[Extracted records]
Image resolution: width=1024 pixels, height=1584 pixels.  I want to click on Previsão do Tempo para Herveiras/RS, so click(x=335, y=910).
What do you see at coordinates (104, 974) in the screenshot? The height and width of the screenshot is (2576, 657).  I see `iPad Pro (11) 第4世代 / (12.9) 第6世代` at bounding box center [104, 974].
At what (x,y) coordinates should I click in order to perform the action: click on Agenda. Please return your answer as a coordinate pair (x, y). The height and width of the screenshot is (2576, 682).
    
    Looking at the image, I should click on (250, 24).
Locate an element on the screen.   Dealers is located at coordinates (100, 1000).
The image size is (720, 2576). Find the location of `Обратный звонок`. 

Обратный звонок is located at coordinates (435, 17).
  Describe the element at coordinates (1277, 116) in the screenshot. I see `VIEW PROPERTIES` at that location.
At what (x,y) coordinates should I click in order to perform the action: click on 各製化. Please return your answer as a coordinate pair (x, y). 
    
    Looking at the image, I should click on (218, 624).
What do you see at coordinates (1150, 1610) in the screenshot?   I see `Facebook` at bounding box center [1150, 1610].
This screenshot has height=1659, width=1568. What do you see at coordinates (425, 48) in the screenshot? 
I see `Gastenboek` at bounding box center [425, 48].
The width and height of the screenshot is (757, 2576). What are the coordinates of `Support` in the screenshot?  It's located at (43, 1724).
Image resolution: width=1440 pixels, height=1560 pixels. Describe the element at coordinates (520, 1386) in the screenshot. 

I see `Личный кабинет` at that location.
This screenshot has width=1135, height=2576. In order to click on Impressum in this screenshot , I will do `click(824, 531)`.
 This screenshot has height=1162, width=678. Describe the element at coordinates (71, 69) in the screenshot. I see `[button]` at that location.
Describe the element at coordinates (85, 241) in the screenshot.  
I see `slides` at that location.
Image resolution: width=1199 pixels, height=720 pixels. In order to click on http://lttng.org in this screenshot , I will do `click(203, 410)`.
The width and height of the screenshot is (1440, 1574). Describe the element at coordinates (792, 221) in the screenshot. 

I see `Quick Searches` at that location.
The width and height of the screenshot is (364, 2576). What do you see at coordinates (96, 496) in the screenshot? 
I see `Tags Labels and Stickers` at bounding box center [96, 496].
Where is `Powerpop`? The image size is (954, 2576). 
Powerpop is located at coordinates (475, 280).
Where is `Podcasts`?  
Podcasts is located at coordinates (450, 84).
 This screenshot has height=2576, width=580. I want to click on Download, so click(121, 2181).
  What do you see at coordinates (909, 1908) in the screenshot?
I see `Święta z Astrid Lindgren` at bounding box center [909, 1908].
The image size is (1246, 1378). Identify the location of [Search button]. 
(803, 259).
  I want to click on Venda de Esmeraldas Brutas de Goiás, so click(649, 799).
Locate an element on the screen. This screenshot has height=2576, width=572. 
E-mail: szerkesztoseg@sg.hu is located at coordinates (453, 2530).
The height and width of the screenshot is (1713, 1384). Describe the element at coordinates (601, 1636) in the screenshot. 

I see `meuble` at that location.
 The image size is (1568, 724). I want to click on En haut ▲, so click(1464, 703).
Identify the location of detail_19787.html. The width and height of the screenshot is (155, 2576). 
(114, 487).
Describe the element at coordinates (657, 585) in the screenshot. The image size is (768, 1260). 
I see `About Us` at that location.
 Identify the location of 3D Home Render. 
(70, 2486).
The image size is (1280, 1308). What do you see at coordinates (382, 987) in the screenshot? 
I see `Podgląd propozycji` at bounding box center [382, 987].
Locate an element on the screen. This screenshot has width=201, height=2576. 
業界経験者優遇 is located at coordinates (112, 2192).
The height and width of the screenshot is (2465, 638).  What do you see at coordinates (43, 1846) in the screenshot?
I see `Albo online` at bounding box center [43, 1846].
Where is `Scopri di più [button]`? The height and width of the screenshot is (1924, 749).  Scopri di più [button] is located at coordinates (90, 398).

About this task: Each line of the data above is to be set down exactly.

Response:
Image resolution: width=1024 pixels, height=1584 pixels.  I want to click on Previsão do Tempo para Herveiras/RS, so click(x=335, y=910).
What do you see at coordinates (104, 974) in the screenshot? The height and width of the screenshot is (2576, 657).  I see `iPad Pro (11) 第4世代 / (12.9) 第6世代` at bounding box center [104, 974].
At what (x,y) coordinates should I click in order to perform the action: click on Agenda. Please return your answer as a coordinate pair (x, y). The height and width of the screenshot is (2576, 682).
    
    Looking at the image, I should click on (250, 24).
Locate an element on the screen.   Dealers is located at coordinates (100, 1000).
The image size is (720, 2576). Find the location of `Обратный звонок`. 

Обратный звонок is located at coordinates (435, 17).
  Describe the element at coordinates (1277, 116) in the screenshot. I see `VIEW PROPERTIES` at that location.
At what (x,y) coordinates should I click in order to perform the action: click on 各製化. Please return your answer as a coordinate pair (x, y). 
    
    Looking at the image, I should click on (218, 624).
What do you see at coordinates (1150, 1610) in the screenshot?   I see `Facebook` at bounding box center [1150, 1610].
This screenshot has height=1659, width=1568. What do you see at coordinates (425, 48) in the screenshot? 
I see `Gastenboek` at bounding box center [425, 48].
The width and height of the screenshot is (757, 2576). What are the coordinates of `Support` in the screenshot?  It's located at (43, 1724).
Image resolution: width=1440 pixels, height=1560 pixels. Describe the element at coordinates (520, 1386) in the screenshot. 

I see `Личный кабинет` at that location.
This screenshot has width=1135, height=2576. In order to click on Impressum in this screenshot , I will do `click(824, 531)`.
 This screenshot has height=1162, width=678. Describe the element at coordinates (71, 69) in the screenshot. I see `[button]` at that location.
Describe the element at coordinates (85, 241) in the screenshot.  
I see `slides` at that location.
Image resolution: width=1199 pixels, height=720 pixels. In order to click on http://lttng.org in this screenshot , I will do `click(203, 410)`.
The width and height of the screenshot is (1440, 1574). Describe the element at coordinates (792, 221) in the screenshot. 

I see `Quick Searches` at that location.
The width and height of the screenshot is (364, 2576). What do you see at coordinates (96, 496) in the screenshot? 
I see `Tags Labels and Stickers` at bounding box center [96, 496].
Where is `Powerpop`? The image size is (954, 2576). 
Powerpop is located at coordinates (475, 280).
Where is `Podcasts`?  
Podcasts is located at coordinates (450, 84).
 This screenshot has height=2576, width=580. I want to click on Download, so click(121, 2181).
  What do you see at coordinates (909, 1908) in the screenshot?
I see `Święta z Astrid Lindgren` at bounding box center [909, 1908].
The image size is (1246, 1378). Identify the location of [Search button]. 
(803, 259).
  I want to click on Venda de Esmeraldas Brutas de Goiás, so click(649, 799).
Locate an element on the screen. This screenshot has height=2576, width=572. 
E-mail: szerkesztoseg@sg.hu is located at coordinates (453, 2530).
The height and width of the screenshot is (1713, 1384). Describe the element at coordinates (601, 1636) in the screenshot. 

I see `meuble` at that location.
 The image size is (1568, 724). I want to click on En haut ▲, so click(1464, 703).
Identify the location of detail_19787.html. The width and height of the screenshot is (155, 2576). 
(114, 487).
Describe the element at coordinates (657, 585) in the screenshot. The image size is (768, 1260). 
I see `About Us` at that location.
 Identify the location of 3D Home Render. 
(70, 2486).
The image size is (1280, 1308). What do you see at coordinates (382, 987) in the screenshot? 
I see `Podgląd propozycji` at bounding box center [382, 987].
Locate an element on the screen. This screenshot has width=201, height=2576. 
業界経験者優遇 is located at coordinates (112, 2192).
The height and width of the screenshot is (2465, 638).  What do you see at coordinates (43, 1846) in the screenshot?
I see `Albo online` at bounding box center [43, 1846].
Where is `Scopri di più [button]`? The height and width of the screenshot is (1924, 749).  Scopri di più [button] is located at coordinates (90, 398).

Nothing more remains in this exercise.